Furthermore, he says, the projected road passes through the national park of Wadi al-Rayan which includes within its boundary the UNESCO World Heritage Site Wadi al-Hitan (Valley of the Whales). The Wadi Hitan is famous the hundreds of fossils of the earliest forms of whales. How could the Ministry of the Environment, which is in charge of national parks, have approved the new road? Fr Daoud asks.
Third century caves
The St Macarius monastery in Wadi al-Rayan is the site of mountain caves that were used by Christian hermits as far back as the third century. The cave walls still carry Christian inscriptions from those times. In modern times, monks started re-inhabiting these caves in 1960 and until 1969 when they were ordered by Pope Kyrillos VI to leave and go restore and develop St Macarius Monastery in the Western Desert. In 1998, another group of monks headed by Fr Eleisha went to Wadi Rayan for a monastic revival there. Even though their relationship with the mother Coptic Orthodox Church has been bumpy, their population grew; they built a church, and cultivated a plot of land near the caves. Conflict erupted between the monks and the Environment Ministry which, in 2011, accused the monks of encroaching on the national park of Wadi al-Rayan because they built a wall to protect them from the all-too-frequent attacks by local Bedouin during the security breakup that followed the Arab Spring uprising in January 2011. The conflict was resolved in 2013 by the government sanctioning the building of the wall and the monks signing a document acknowledging that the grounds were government property.
Where does the Environment Ministry stand?

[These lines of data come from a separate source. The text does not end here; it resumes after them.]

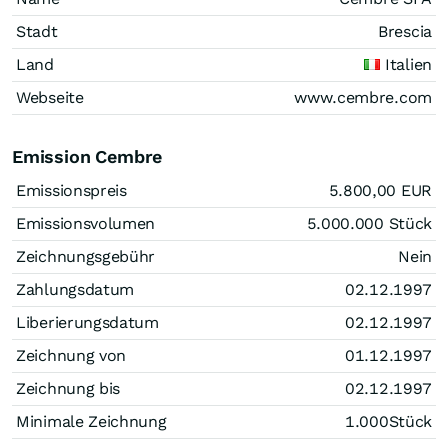
Stadt
Brescia
Land
Italien
Webseite
www.cembre.com
Emission Cembre
Emissionspreis
5.800,00
EUR
Emissionsvolumen
5.000.000
Stück
Zeichnungsgebühr
Nein
Zahlungsdatum
02.12.1997
Liberierungsdatum
02.12.1997
Zeichnung von
01.12.1997
Zeichnung bis
02.12.1997
Minimale Zeichnung
1.000
Stück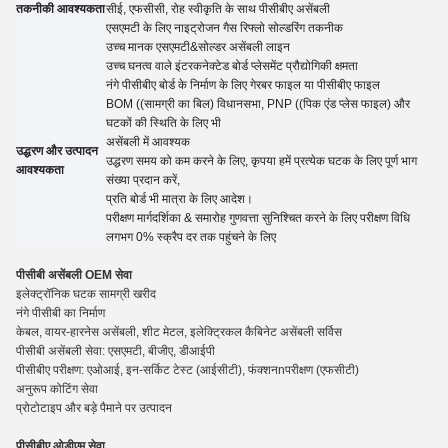
तकनीकी आवश्यकता
सीई, एफसीसी, रोह स्वीकृति के साथ पीसीबीए असेंबली
एसएमटी के लिए नाइट्रोजन गैस रिफ्लो सोल्डरिंग तकनीक
उच्च मानक एसएमटी&सोल्डर असेंबली लाइन
उच्च घनत्व वाले इंटरकनेक्टेड बोर्ड प्लेसमेंट प्रौद्योगिकी क्षमता
नंगे पीसीबीए बोर्ड के निर्माण के लिए गेरबर फाइल या पीसीबीए फाइल
BOM ((सामग्री का बिल) विधानसभा, PNP ((पिक एंड प्लेस फाइल) और
घटकों की स्थिति के लिए भी
असेंबली में आवश्यक
उद्धरण और उत्पादन
उद्धरण समय को कम करने के लिए, कृपया हमें प्रत्येक घटक के लिए पूर्ण भाग
आवश्यकता
संख्या प्रदान करें,
प्रति बोर्ड भी मात्रा के लिए
आदेश।
परीक्षण मार्गदर्शिका
&
समारोह गुणवत्ता सुनिश्चित करने के लिए परीक्षण विधि
लगभग 0% स्क्रैप दर तक पहुंचने के लिए
पीसीबी असेंबली OEM सेवा
इलेक्ट्रॉनिक घटक सामग्री खरीद
नंगे पीसीबी का निर्माण
केबल, वायर-हारनेस असेंबली, शीट मेटल, इलेक्ट्रिकल कैबिनेट असेंबली सर्विस
पीसीबी असेंबली सेवा: एसएमटी, बीजीए, डीआईपी
पीसीबीए परीक्षण: एओआई, इन-सर्किट टेस्ट (आईसीटी), फंक्शन
n
परीक्षण (एफसीटी)
अनुरूप कोटिंग सेवा
प्रोटोटाइप और बड़े पैमाने पर उत्पादन
पीसीबीए ओडीएम सेवा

No one from the Environment Ministry or Roads Authority was available for comment owing to the official holiday in honour of Eid al-Adha. It is far-fetched that the Environment Ministry could have approved the building of the road, since the law explicitly bans building on national park lands. Watani will, however, follow up on the matter as soon as the public holiday is over next Tuesday.